Rails vs Phoenix MVC
September 6, 2016
As I was beginning to read and learn about the Elixir/Phoenix world, I stumbled across this talk at the Elixir Warsaw Meetup by José Valim, the creator of Elixir.
In this talk he's giving a high-level overview about the benefits of using Phoenix: the productivity benefits we're accustomed to from Rails, and the performance of the underlying Erlang runtime.
While I was watching it, there was a slide where he talked about Phoenix's MVC pattern, and he showed this image (at 26:05):
I noticed that the controller was the center point of the image. The controller would reach out to the "leaf" nodes—none of the leaf nodes are connected.
The typical MVC diagram I'm used to seeing is more of a triangle. It usually looks something like this:
Here the nodes are all interconnected.
When José was talking about the first image above he said this:
"Functional programmers like to split side-effects—things that change the world around you...side-effects is where the complexity in our applications exist."
When he said this, it made me think of many of the Rails apps I've encountered. Usually they look something like this:
class SomeController < ApplicationController
def blah
@model = ...
@model.perform_side_effects
render ...
end
end
class Model < ActiveRecord::Base
def perform_side_effects
self.some_association.perform_side_effects
end
end
class SomeAssociation < ActiveRecord::Base
def perform_side_effects
do_the_actual_work
end
private
def do_the_actual_work
update_attributes(...)
end
end
In the controller action we find the model, and then call a model method to do the work (after all, you do practice Fat Models Skinny Controllers™ don't you??).

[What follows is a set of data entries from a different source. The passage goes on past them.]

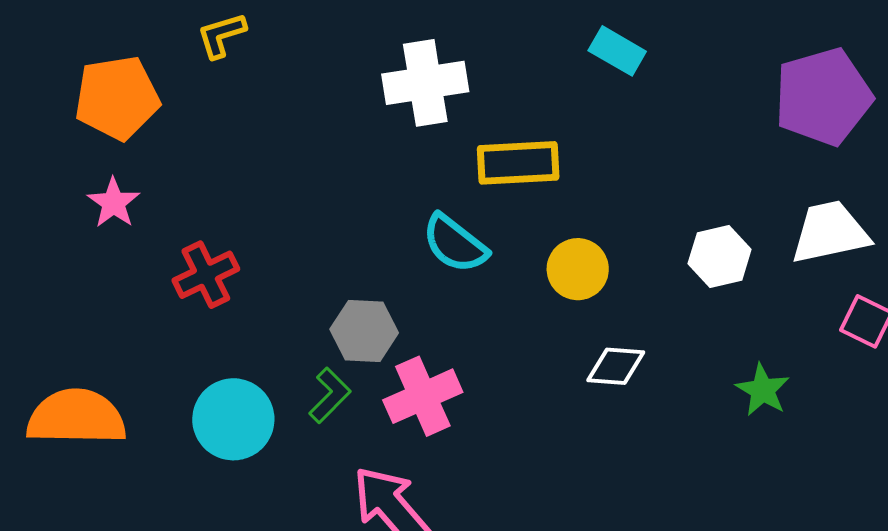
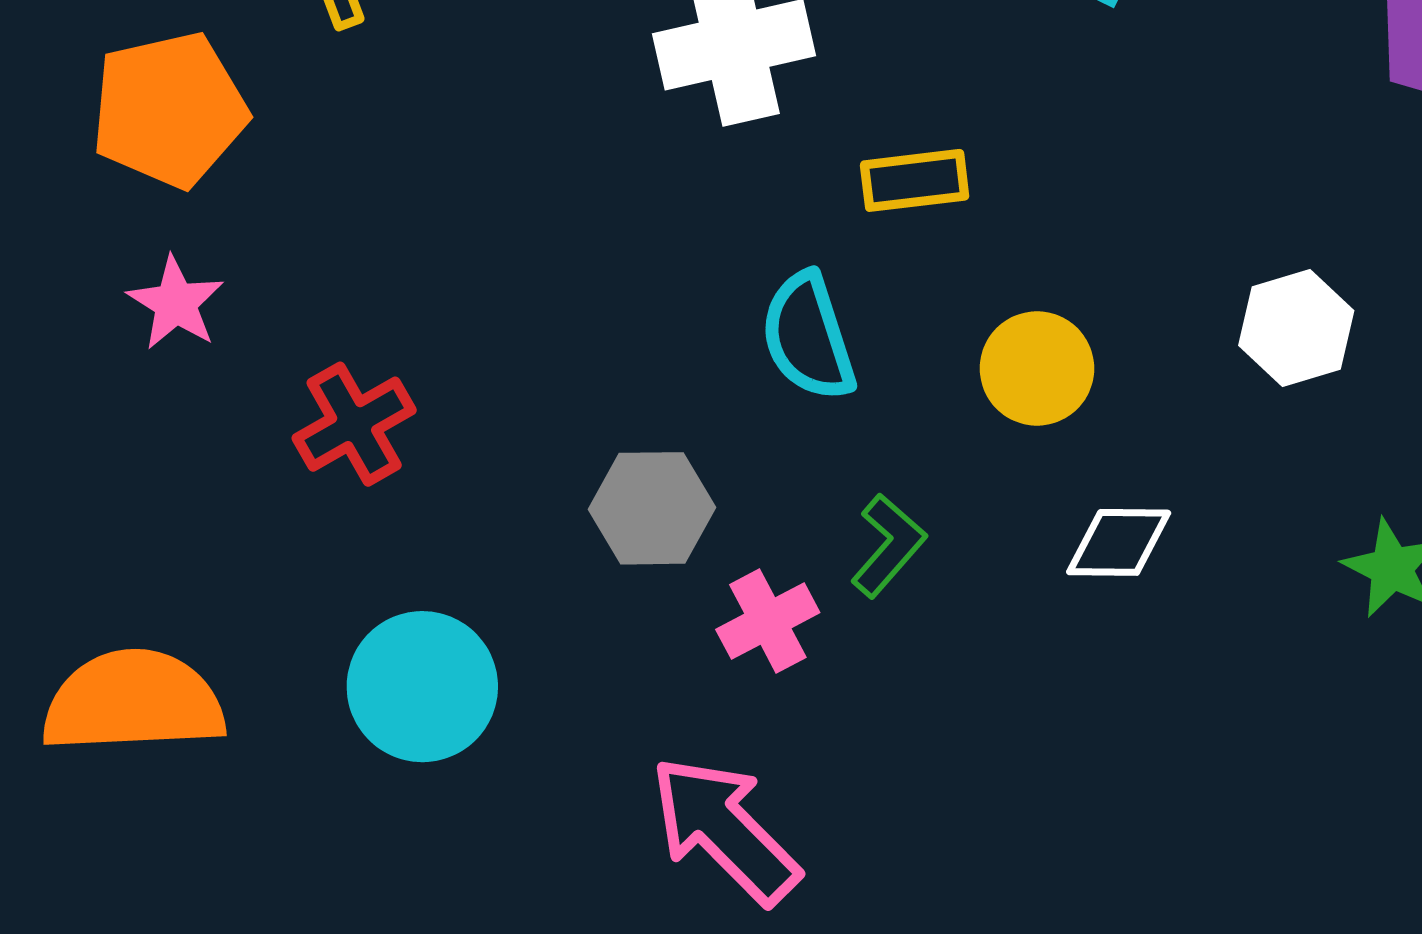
yellow rectangle: (518, 163) -> (915, 180), size x0.7
cyan semicircle: (455, 244) -> (808, 337), turned 38
green L-shape: (330, 395) -> (888, 546), moved
pink cross: (423, 396) -> (768, 621), size x0.7

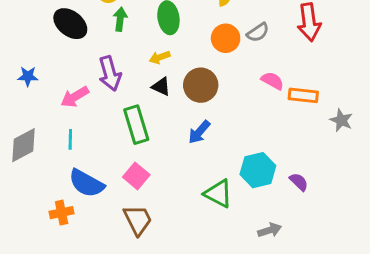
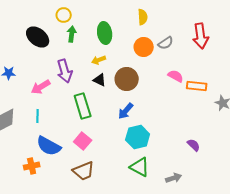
cyan hexagon: (258, 170) -> (138, 137), moved
green triangle: (218, 194) -> (140, 167), moved
brown trapezoid: (138, 220) -> (84, 171), turned 95

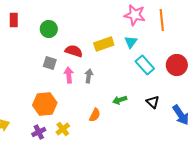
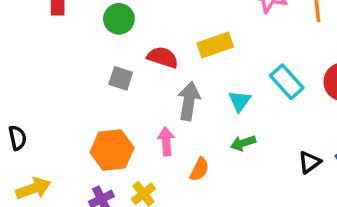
cyan triangle: (131, 42) -> (240, 101), moved
pink arrow: (69, 75) -> (166, 141), moved
gray arrow: (89, 76) -> (189, 101), size x1.5
black triangle: (153, 102) -> (310, 162), moved, turned 40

That model method calls another method, which calls another method, which calls a private method that finally does the "side-effect." Sometimes, the method calls can nest three or four times deep (especially as the app grows in size).
Read- and Maintain-ability
Arguably the most difficult part of software is reading (and understanding) someone else's code, and then being able to maintain that code effectively.
I'm starting to think that the Phoenix pattern would be an excellent thing to bring into my Rails apps. If only the controllers produced side-effects, it would be very easy to read through the controller action and see what is actually going to change.
If all change happens in controllers, the Rails models would become more like a functional programming language's modules—independent functions that transform data without persisting side-effects. That sounds easier to use, compose, and test.
While I'm sure I'm not the first person to think this, it is something I'm going to implement moving forward—whether I'm in Rails or Phoenix land.